## [Instructions to follow]
Every line below from the one with "98% позитивних з 179 відгуків за рік" through the one with "sada obsahuje také kulaté" is to be repeated exactly, with no picture among them.

= = = =

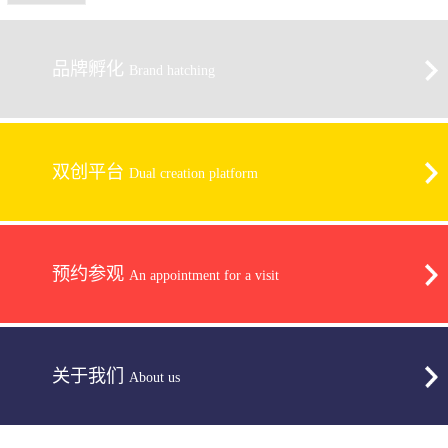
品牌孵化
Brand hatching
双创平台
Dual creation platform
预约参观
An appointment for a visit
关于我们
About us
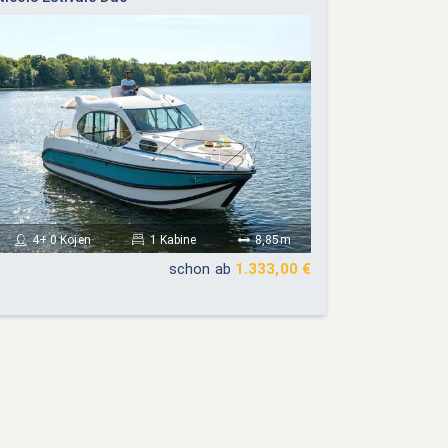
4+ 0 Kojen
1 Kabine
8,85m
schon ab
1.333,00 €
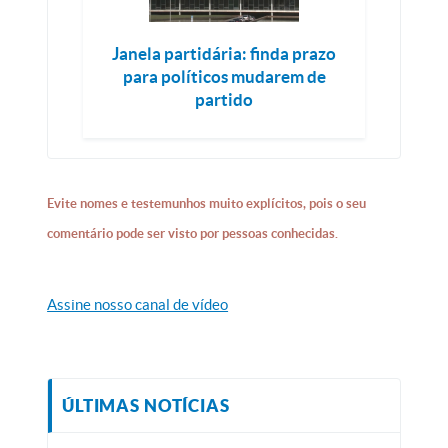
Janela partidária: finda prazo
para políticos mudarem de
partido
Evite nomes e testemunhos muito explícitos, pois o seu
comentário pode ser visto por pessoas conhecidas.
Assine nosso canal de vídeo
ÚLTIMAS NOTÍCIAS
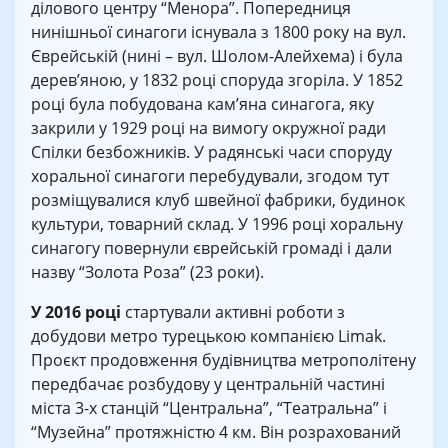
ділового центру “Менора”. Попередниця
нинішньої синагоги існувала з 1800 року на вул.
Єврейській (нині – вул. Шолом-Алейхема) і була
дерев’яною, у 1832 році споруда згоріла. У 1852
році була побудована кам’яна синагога, яку
закрили у 1929 році на вимогу окружної ради
Спілки безбожників. У радянські часи споруду
хоральної синагоги перебудували, згодом тут
розміщувалися клуб швейної фабрики, будинок
культури, товарний склад. У 1996 році хоральну
синагогу повернули єврейській громаді і дали
назву “Золота Роза” (23 роки).
У 2016 році
стартували активні роботи з
добудови метро турецькою компанією Limak.
Проєкт продовження будівництва метрополітену
передбачає розбудову у центральній частині
міста 3-х станцій “Центральна”, “Театральна” і
“Музейна” протяжністю 4 км. Він розрахований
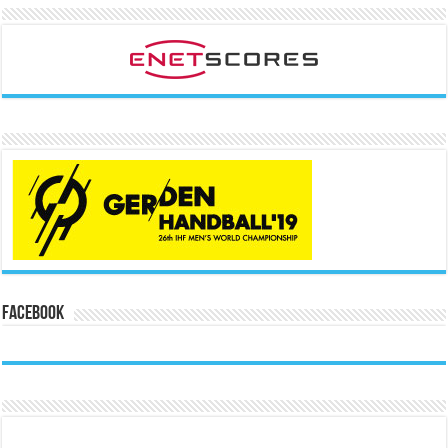
Facebook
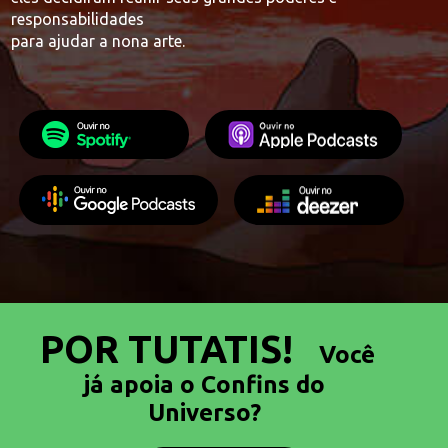
responsabilidades
para ajudar a nona arte.
POR TUTATIS!
Você
já apoia o Confins do
Universo?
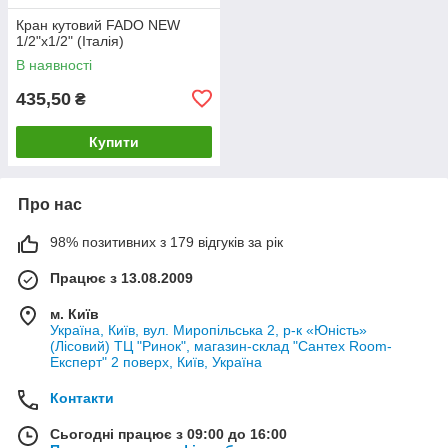
Кран кутовий FADO NEW
1/2"х1/2" (Італія)
В наявності
435,50
₴
Купити
Про нас
98% позитивних з 179 відгуків за рік
Працює з 13.08.2009
м. Київ
Україна, Київ, вул. Миропільська 2, р-к «Юність»
(Лісовий) ТЦ "Ринок", магазин-склад "Сантех Room-
Експерт" 2 поверх, Київ, Україна
Контакти
Сьогодні працює з 09:00 до 16:00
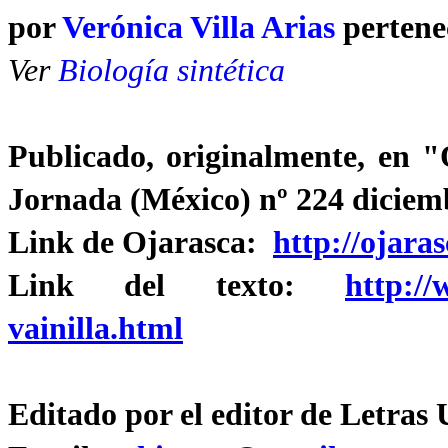
por
Verónica Villa Arias
perten
Ver
Biología sintética
Publicado, originalmente, en 
Jornada (México) nº 224 diciem
Link de Ojarasca:
http://ojara
Link del texto:
http:/
vainilla.html
Editado por el editor de Letras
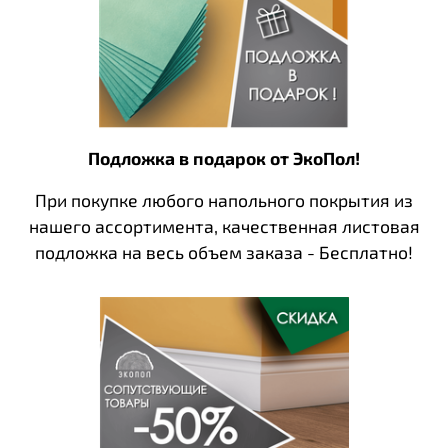
Подложка в подарок от ЭкоПол!
При покупке любого напольного покрытия из
нашего ассортимента, качественная листовая
подложка на весь объем заказа - Бесплатно!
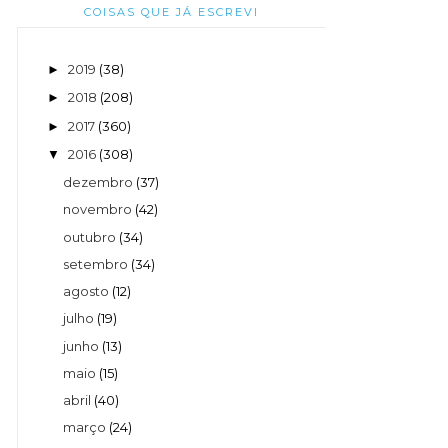
COISAS QUE JÁ ESCREVI
2019
(38)
►
2018
(208)
►
2017
(360)
►
2016
(308)
▼
dezembro
(37)
novembro
(42)
outubro
(34)
setembro
(34)
agosto
(12)
julho
(19)
junho
(13)
maio
(15)
abril
(40)
março
(24)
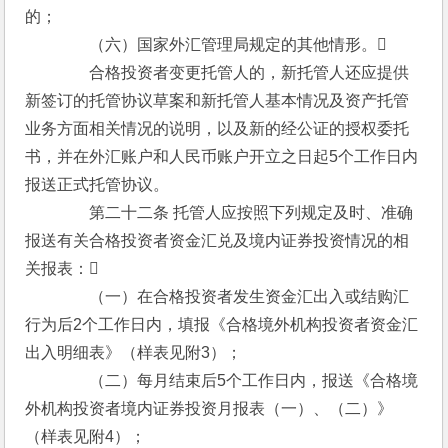
的；
　　　　（六）国家外汇管理局规定的其他情形。
　　　　合格投资者变更托管人的，新托管人还应提供
新签订的托管协议草案和新托管人基本情况及资产托管
业务方面相关情况的说明，以及新的经公证的授权委托
书，并在外汇账户和人民币账户开立之日起5个工作日内
报送正式托管协议。
　　　　第二十二条 托管人应按照下列规定及时、准确
报送有关合格投资者资金汇兑及境内证券投资情况的相
关报表：
　　　　（一）在合格投资者发生资金汇出入或结购汇
行为后2个工作日内，填报《合格境外机构投资者资金汇
出入明细表》（样表见附3）；
　　　　（二）每月结束后5个工作日内，报送《合格境
外机构投资者境内证券投资月报表（一）、（二）》
（样表见附4）；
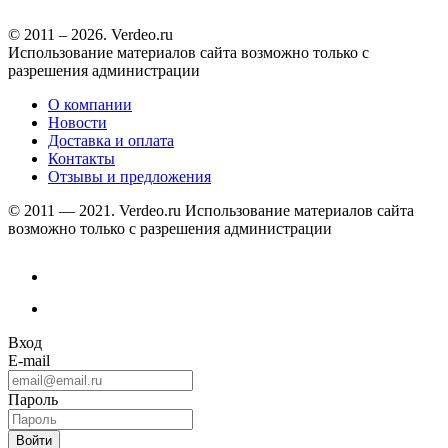
© 2011 – 2026. Verdeo.ru
Использование материалов сайта возможно только с
разрешения администрации
О компании
Новости
Доставка и оплата
Контакты
Отзывы и предложения
© 2011 — 2021. Verdeo.ru
Использование материалов сайта
возможно только с разрешения администрации
Вход
E-mail
Пароль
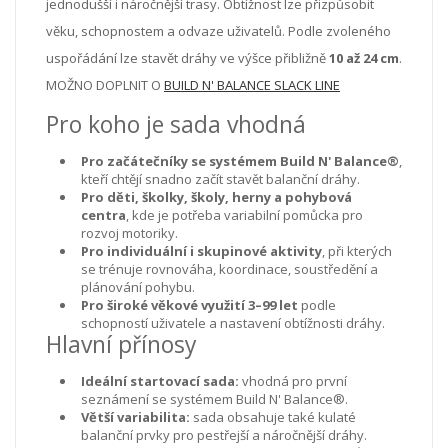
jednodušší i náročnější trasy. Obtížnost lze přizpůsobit
věku, schopnostem a odvaze uživatelů. Podle zvoleného
uspořádání lze stavět dráhy ve výšce přibližně
10 až 24 cm
.
MOŽNO DOPLNIT O
BUILD N' BALANCE SLACK LINE
Pro koho je sada vhodná
Pro začátečníky se systémem Build N' Balance®
,
kteří chtějí snadno začít stavět balanční dráhy.
Pro děti, školky, školy, herny a pohybová
centra
, kde je potřeba variabilní pomůcka pro
rozvoj motoriky.
Pro individuální i skupinové aktivity
, při kterých
se trénuje rovnováha, koordinace, soustředění a
plánování pohybu.
Pro široké věkové využití 3–99 let
podle
schopností uživatele a nastavení obtížnosti dráhy.
Hlavní přínosy
Ideální startovací sada:
vhodná pro první
seznámení se systémem Build N' Balance®.
Větší variabilita:
sada obsahuje také kulaté
balanční prvky pro pestřejší a náročnější dráhy.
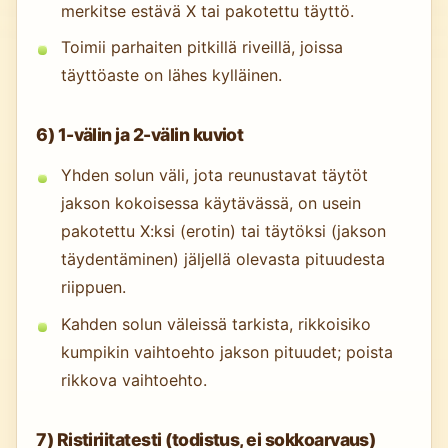
merkitse estävä X tai pakotettu täyttö.
Toimii parhaiten pitkillä riveillä, joissa
täyttöaste on lähes kylläinen.
6) 1-välin ja 2-välin kuviot
Yhden solun väli, jota reunustavat täytöt
jakson kokoisessa käytävässä, on usein
pakotettu X:ksi (erotin) tai täytöksi (jakson
täydentäminen) jäljellä olevasta pituudesta
riippuen.
Kahden solun väleissä tarkista, rikkoisiko
kumpikin vaihtoehto jakson pituudet; poista
rikkova vaihtoehto.
7) Ristiriitatesti (todistus, ei sokkoarvaus)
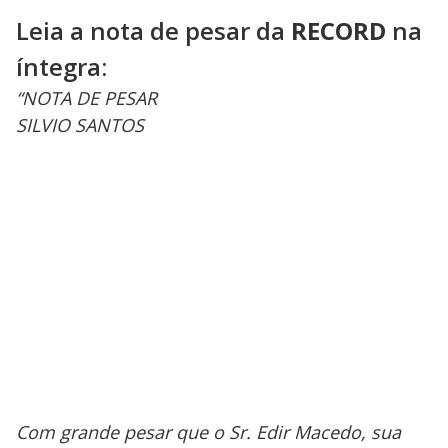
Leia a nota de pesar da
RECORD
na
íntegra:
“NOTA DE PESAR
SILVIO SANTOS
Com grande pesar que o Sr. Edir Macedo, sua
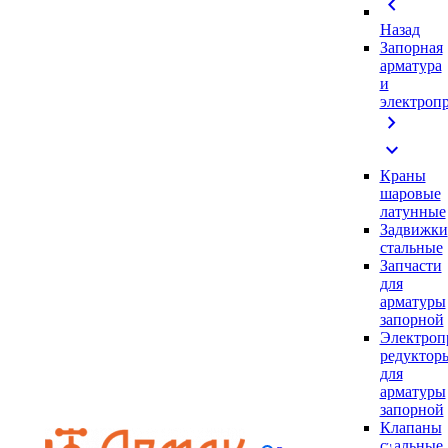
chevron_left
Назад
Запорная
арматура
и
электроп
chevron_right
expand_more
Краны
шаровые
латунные
Задвижки
стальные
Запчасти
для
арматуры
запорной
Электроп
редуктор
для
арматуры
запорной
Клапаны
стальные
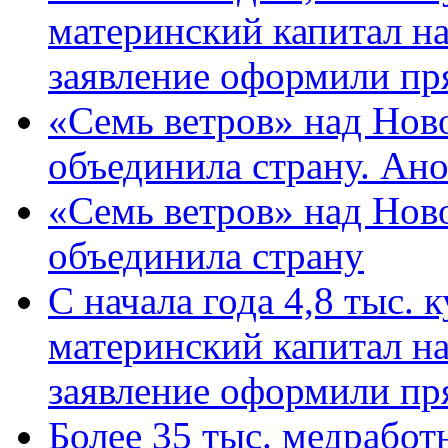
материнский капитал н
заявление оформили пр
«Семь ветров» над Нов
объединила страну. Ан
«Семь ветров» над Нов
объединила страну
С начала года 4,8 тыс.
материнский капитал н
заявление оформили пр
Более 35 тыс. медрабо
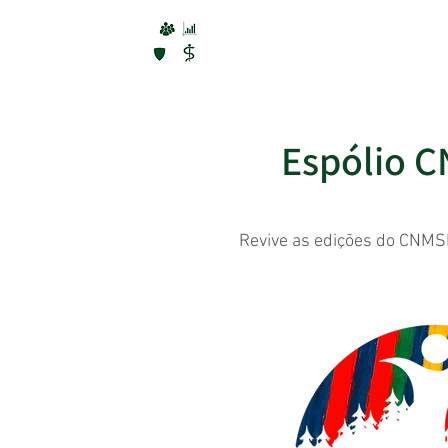
ANMSP
Espólio 
Revive as edições do CNMS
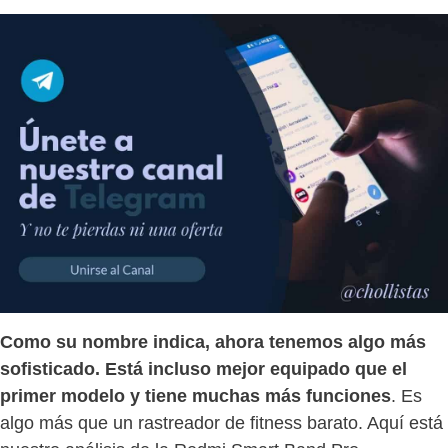
Como su nombre indica, ahora tenemos algo más
sofisticado. Está incluso mejor equipado que el
primer modelo y tiene muchas más funciones
. Es
algo más que un rastreador de fitness barato. Aquí está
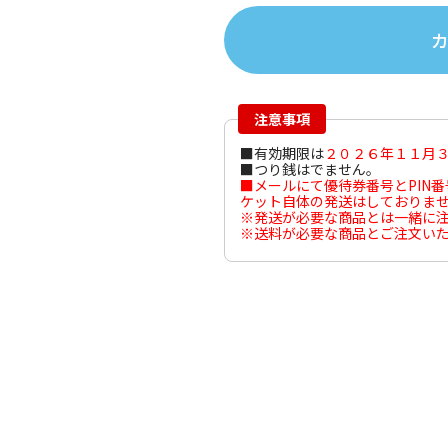
注意事項
■有効期限は
２０２６年１１月
■つり銭はでません。
■メールにて優待券番号とPIN
ケット自体の発送はしておりま
※発送が必要な商品とは一緒に
※送料が必要な商品とご注文い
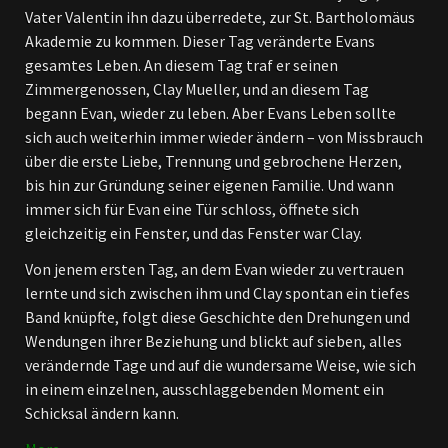
Vater Valentin ihn dazu überredete, zur St. Bartholomäus
Akademie zu kommen. Dieser Tag veränderte Evans
gesamtes Leben. An diesem Tag traf er seinen
Zimmergenossen, Clay Mueller, und an diesem Tag
begann Evan, wieder zu leben. Aber Evans Leben sollte
sich auch weiterhin immer wieder ändern – von Missbrauch
über die erste Liebe, Trennung und gebrochene Herzen,
bis hin zur Gründung seiner eigenen Familie. Und wann
immer sich für Evan eine Tür schloss, öffnete sich
gleichzeitig ein Fenster, und das Fenster war Clay.
Von jenem ersten Tag, an dem Evan wieder zu vertrauen
lernte und sich zwischen ihm und Clay spontan ein tiefes
Band knüpfte, folgt diese Geschichte den Drehungen und
Wendungen ihrer Beziehung und blickt auf sieben, alles
verändernde Tage und auf die wundersame Weise, wie sich
in einem einzelnen, ausschlaggebenden Moment ein
Schicksal ändern kann.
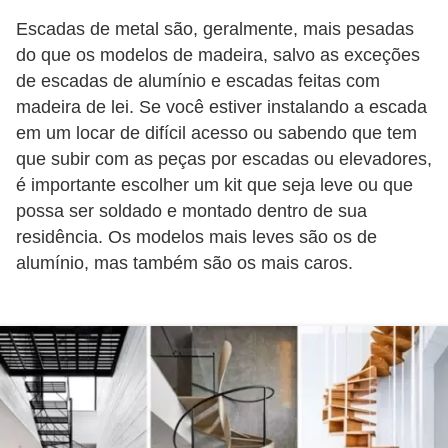
í
Escadas de metal são, geralmente, mais pesadas
l
do que os modelos de madeira, salvo as exceções
i
de escadas de alumínio e escadas feitas com
o
madeira de lei. Se você estiver instalando a escada
em um locar de difícil acesso ou sabendo que tem
s
que subir com as peças por escadas ou elevadores,
S
é importante escolher um kit que seja leve ou que
í
possa ser soldado e montado dentro de sua
n
residência. Os modelos mais leves são os de
alumínio, mas também são os mais caros.
d
i
c
o
e
c
o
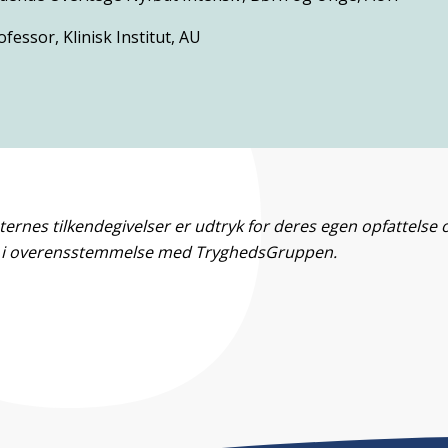
ofessor, Klinisk Institut, AU
rnes tilkendegivelser er udtryk for deres egen opfattelse o
 i overensstemmelse med TryghedsGruppen.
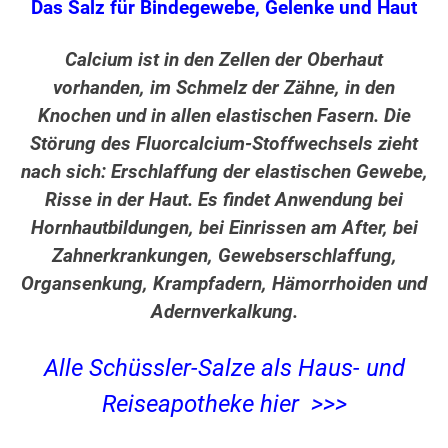
Das Salz für Bindegewebe, Gelenke und Haut
Calcium ist in den Zellen der Oberhaut
vorhanden, im Schmelz der Zähne, in den
Knochen und in allen elastischen Fasern. Die
Störung des Fluorcalcium-Stoffwechsels zieht
nach sich: Erschlaffung der elastischen Gewebe,
Risse in der Haut. Es findet Anwendung bei
Hornhautbildungen, bei Einrissen am After, bei
Zahnerkrankungen, Gewebserschlaffung,
Organsenkung, Krampfadern, Hämorrhoiden und
Adernverkalkung.
Alle Schüssler-Salze als Haus- und
Reiseapotheke hier >>>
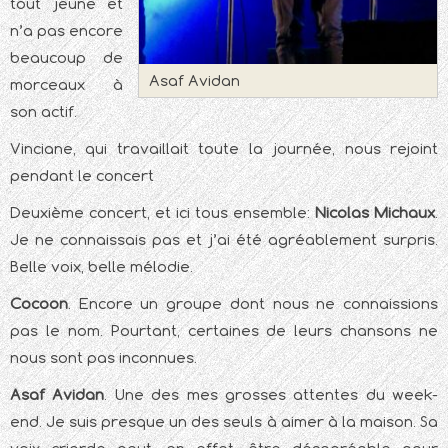
tout jeune et
n’a pas encore
beaucoup de
Asaf Avidan
morceaux à
son actif.
Vinciane, qui travaillait toute la journée, nous rejoint
pendant le concert
Deuxième concert, et ici tous ensemble:
Nicolas Michaux
.
Je ne connaissais pas et j’ai été agréablement surpris.
Belle voix, belle mélodie.
Cocoon
. Encore un groupe dont nous ne connaissions
pas le nom. Pourtant, certaines de leurs chansons ne
nous sont pas inconnues.
Asaf Avidan
. Une des mes grosses attentes du week-
end. Je suis presque un des seuls à aimer à la maison. Sa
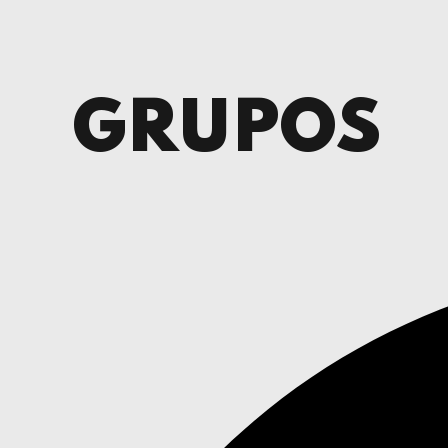
GRUPOS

= = = =

## [Reply to the exercise]
98% позитивних з 179 відгуків за рік
Працює з 13.08.2009
м. Київ
Україна, Київ, вул. Миропільська 2, р-к «Юність»
(Лісовий) ТЦ "Ринок", магазин-склад "Сантех Room-
Експерт" 2 поверх, Київ, Україна
Контакти
Сьогодні працює з 09:00 до 16:00
por
Verónica Villa Arias
perten
Ver
Biología sintética
Publicado, originalmente, en 
Jornada (México) nº 224 diciem
Link de Ojarasca:
http://ojara
Link del texto:
http:/
vainilla.html
Editado por el editor de Letras
Подложка в подарок от ЭкоПол!
При покупке любого напольного покрытия из
нашего ассортимента, качественная листовая
подложка на весь объем заказа - Бесплатно!
COISAS QUE JÁ ESCREVI
2019
(38)
►
2018
(208)
►
2017
(360)
►
2016
(308)
▼
dezembro
(37)
novembro
(42)
outubro
(34)
setembro
(34)
agosto
(12)
julho
(19)
junho
(13)
maio
(15)
abril
(40)
março
(24)
的；
　　　　（六）国家外汇管理局规定的其他情形。
　　　　合格投资者变更托管人的，新托管人还应提供
新签订的托管协议草案和新托管人基本情况及资产托管
业务方面相关情况的说明，以及新的经公证的授权委托
书，并在外汇账户和人民币账户开立之日起5个工作日内
报送正式托管协议。
　　　　第二十二条 托管人应按照下列规定及时、准确
报送有关合格投资者资金汇兑及境内证券投资情况的相
关报表：
　　　　（一）在合格投资者发生资金汇出入或结购汇
行为后2个工作日内，填报《合格境外机构投资者资金汇
出入明细表》（样表见附3）；
　　　　（二）每月结束后5个工作日内，报送《合格境
外机构投资者境内证券投资月报表（一）、（二）》
（样表见附4）；
© 2011 – 2026. Verdeo.ru
Использование материалов сайта возможно только с
разрешения администрации
О компании
Новости
Доставка и оплата
Контакты
Отзывы и предложения
© 2011 — 2021. Verdeo.ru
Использование материалов сайта
возможно только с разрешения администрации
Вход
E-mail
Пароль
jednodušší i náročnější trasy. Obtížnost lze přizpůsobit
věku, schopnostem a odvaze uživatelů. Podle zvoleného
uspořádání lze stavět dráhy ve výšce přibližně
10 až 24 cm
.
MOŽNO DOPLNIT O
BUILD N' BALANCE SLACK LINE
Pro koho je sada vhodná
Pro začátečníky se systémem Build N' Balance®
,
kteří chtějí snadno začít stavět balanční dráhy.
Pro děti, školky, školy, herny a pohybová
centra
, kde je potřeba variabilní pomůcka pro
rozvoj motoriky.
Pro individuální i skupinové aktivity
, při kterých
se trénuje rovnováha, koordinace, soustředění a
plánování pohybu.
Pro široké věkové využití 3–99 let
podle
schopností uživatele a nastavení obtížnosti dráhy.
Hlavní přínosy
Ideální startovací sada:
vhodná pro první
seznámení se systémem Build N' Balance®.
Větší variabilita:
sada obsahuje také kulaté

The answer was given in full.